── Information given

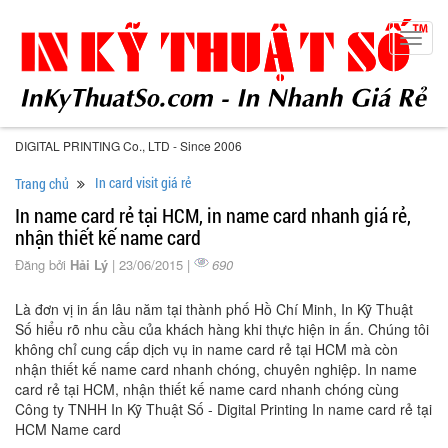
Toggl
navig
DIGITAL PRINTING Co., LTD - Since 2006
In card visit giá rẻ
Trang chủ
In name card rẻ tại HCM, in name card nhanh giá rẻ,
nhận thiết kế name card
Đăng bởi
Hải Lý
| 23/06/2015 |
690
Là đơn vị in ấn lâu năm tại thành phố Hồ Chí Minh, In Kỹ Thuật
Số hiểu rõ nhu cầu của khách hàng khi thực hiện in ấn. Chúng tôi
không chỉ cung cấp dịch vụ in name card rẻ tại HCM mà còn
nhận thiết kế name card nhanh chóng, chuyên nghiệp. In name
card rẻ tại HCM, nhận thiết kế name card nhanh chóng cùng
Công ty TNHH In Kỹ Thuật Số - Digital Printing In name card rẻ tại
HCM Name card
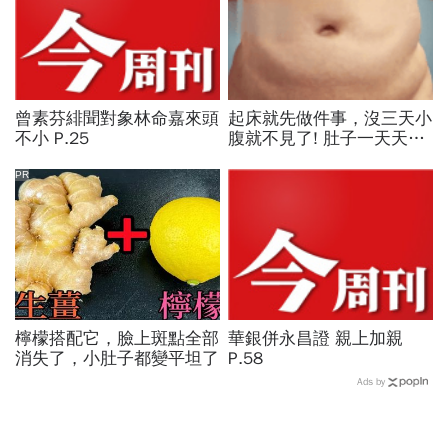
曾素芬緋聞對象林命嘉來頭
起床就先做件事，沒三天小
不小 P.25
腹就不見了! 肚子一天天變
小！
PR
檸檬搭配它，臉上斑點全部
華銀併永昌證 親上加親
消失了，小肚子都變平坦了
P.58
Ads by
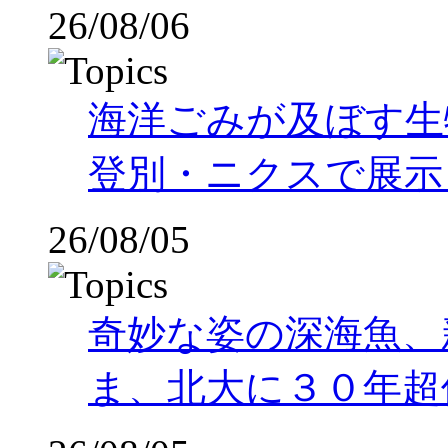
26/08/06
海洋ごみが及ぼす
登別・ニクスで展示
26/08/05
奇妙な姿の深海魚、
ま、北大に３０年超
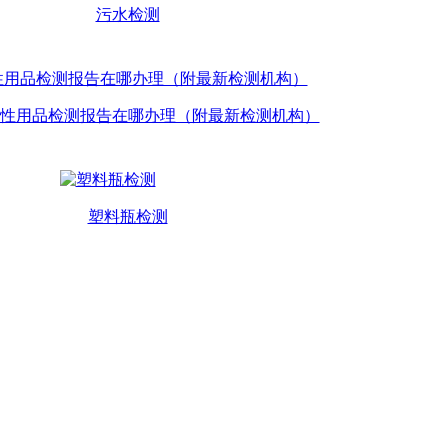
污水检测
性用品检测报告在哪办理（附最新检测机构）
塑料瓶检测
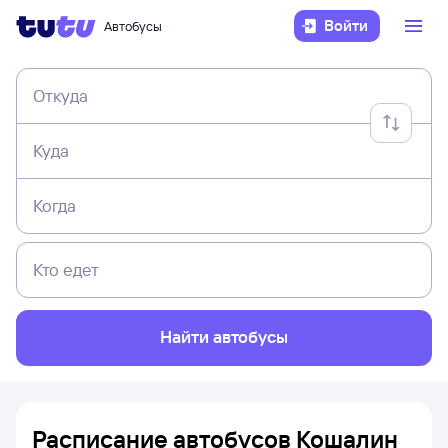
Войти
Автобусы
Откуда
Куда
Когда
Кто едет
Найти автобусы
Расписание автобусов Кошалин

────
── Information given

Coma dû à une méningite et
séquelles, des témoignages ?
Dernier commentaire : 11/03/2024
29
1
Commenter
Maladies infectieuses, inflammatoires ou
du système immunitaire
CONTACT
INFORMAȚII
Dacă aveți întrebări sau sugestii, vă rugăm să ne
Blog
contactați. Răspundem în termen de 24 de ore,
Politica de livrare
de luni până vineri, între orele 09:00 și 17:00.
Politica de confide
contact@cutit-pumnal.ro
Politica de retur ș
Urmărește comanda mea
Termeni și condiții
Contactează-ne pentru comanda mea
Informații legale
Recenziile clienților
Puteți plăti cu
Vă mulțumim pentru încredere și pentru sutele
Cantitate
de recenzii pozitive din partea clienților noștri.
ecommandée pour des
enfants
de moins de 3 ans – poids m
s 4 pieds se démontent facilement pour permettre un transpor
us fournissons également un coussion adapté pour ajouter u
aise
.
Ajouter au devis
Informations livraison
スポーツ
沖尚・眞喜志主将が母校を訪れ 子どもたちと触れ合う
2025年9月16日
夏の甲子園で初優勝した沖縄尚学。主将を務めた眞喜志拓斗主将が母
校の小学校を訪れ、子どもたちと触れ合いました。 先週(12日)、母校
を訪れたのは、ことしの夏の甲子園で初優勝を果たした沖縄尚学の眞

────
── Information given

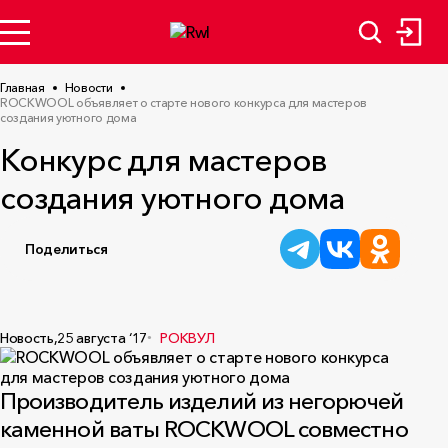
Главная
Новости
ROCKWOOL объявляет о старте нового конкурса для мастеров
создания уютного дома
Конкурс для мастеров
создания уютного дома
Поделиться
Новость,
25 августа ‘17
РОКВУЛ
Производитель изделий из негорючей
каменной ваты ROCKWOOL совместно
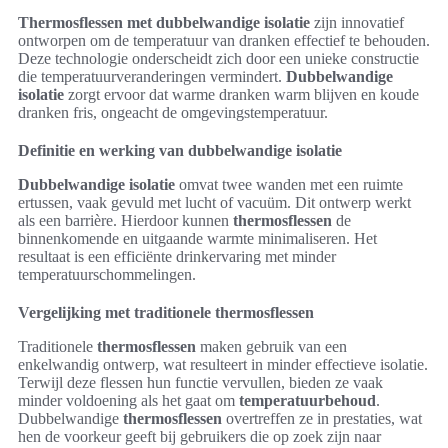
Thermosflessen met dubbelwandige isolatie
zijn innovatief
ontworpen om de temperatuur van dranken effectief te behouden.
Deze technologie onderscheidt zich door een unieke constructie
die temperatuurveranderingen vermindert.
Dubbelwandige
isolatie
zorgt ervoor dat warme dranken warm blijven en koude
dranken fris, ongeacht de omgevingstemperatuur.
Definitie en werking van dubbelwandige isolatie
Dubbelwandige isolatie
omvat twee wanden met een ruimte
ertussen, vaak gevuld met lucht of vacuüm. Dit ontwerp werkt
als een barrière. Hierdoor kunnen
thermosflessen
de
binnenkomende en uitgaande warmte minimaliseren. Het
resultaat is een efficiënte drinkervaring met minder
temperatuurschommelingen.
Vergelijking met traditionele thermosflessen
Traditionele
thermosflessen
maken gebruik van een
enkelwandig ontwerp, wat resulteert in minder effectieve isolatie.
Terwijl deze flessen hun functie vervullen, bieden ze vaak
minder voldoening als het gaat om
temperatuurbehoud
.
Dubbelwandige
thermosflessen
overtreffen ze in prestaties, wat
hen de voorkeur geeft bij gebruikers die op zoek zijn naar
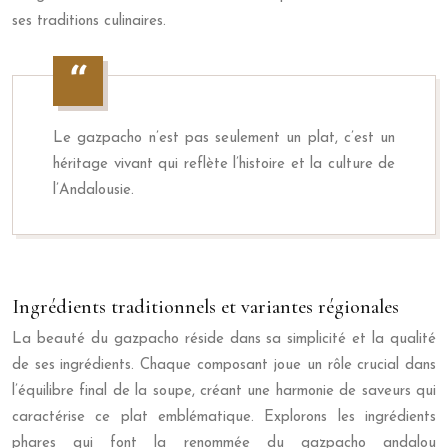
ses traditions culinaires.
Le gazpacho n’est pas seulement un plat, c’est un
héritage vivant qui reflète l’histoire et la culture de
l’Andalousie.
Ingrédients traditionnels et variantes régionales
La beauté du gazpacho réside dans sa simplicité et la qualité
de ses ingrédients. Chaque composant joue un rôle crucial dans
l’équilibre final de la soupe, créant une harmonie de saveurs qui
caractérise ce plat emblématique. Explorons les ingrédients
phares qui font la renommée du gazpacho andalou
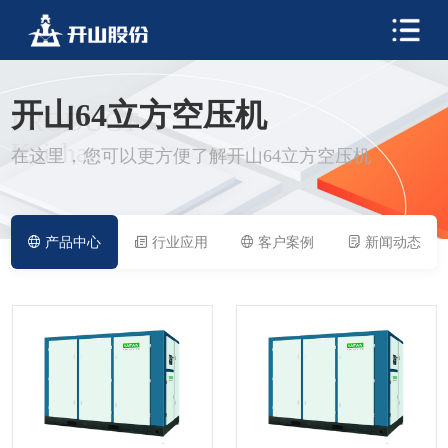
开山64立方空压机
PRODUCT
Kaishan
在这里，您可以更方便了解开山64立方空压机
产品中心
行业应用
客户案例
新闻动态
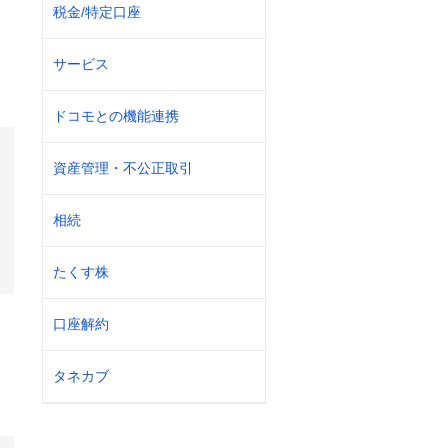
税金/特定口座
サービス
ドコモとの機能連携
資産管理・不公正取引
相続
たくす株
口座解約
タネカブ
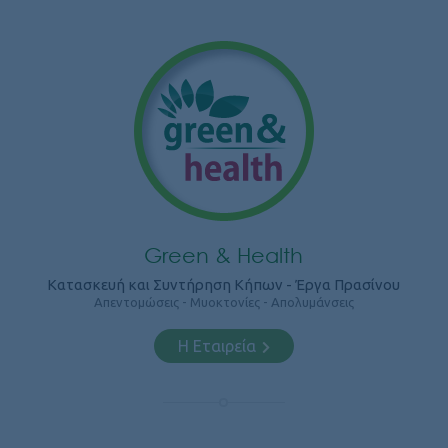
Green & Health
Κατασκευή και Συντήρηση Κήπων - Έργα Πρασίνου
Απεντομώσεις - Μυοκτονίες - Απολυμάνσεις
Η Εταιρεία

────

To do
Look back at the entries above. Retype the line with "Informations livraison", the line with "を訪れたのは、ことしの夏の甲子園で初優勝を果たした沖縄尚学の眞", and all lines in between.

The completed task
Informations livraison
スポーツ
沖尚・眞喜志主将が母校を訪れ 子どもたちと触れ合う
2025年9月16日
夏の甲子園で初優勝した沖縄尚学。主将を務めた眞喜志拓斗主将が母
校の小学校を訪れ、子どもたちと触れ合いました。 先週(12日)、母校
を訪れたのは、ことしの夏の甲子園で初優勝を果たした沖縄尚学の眞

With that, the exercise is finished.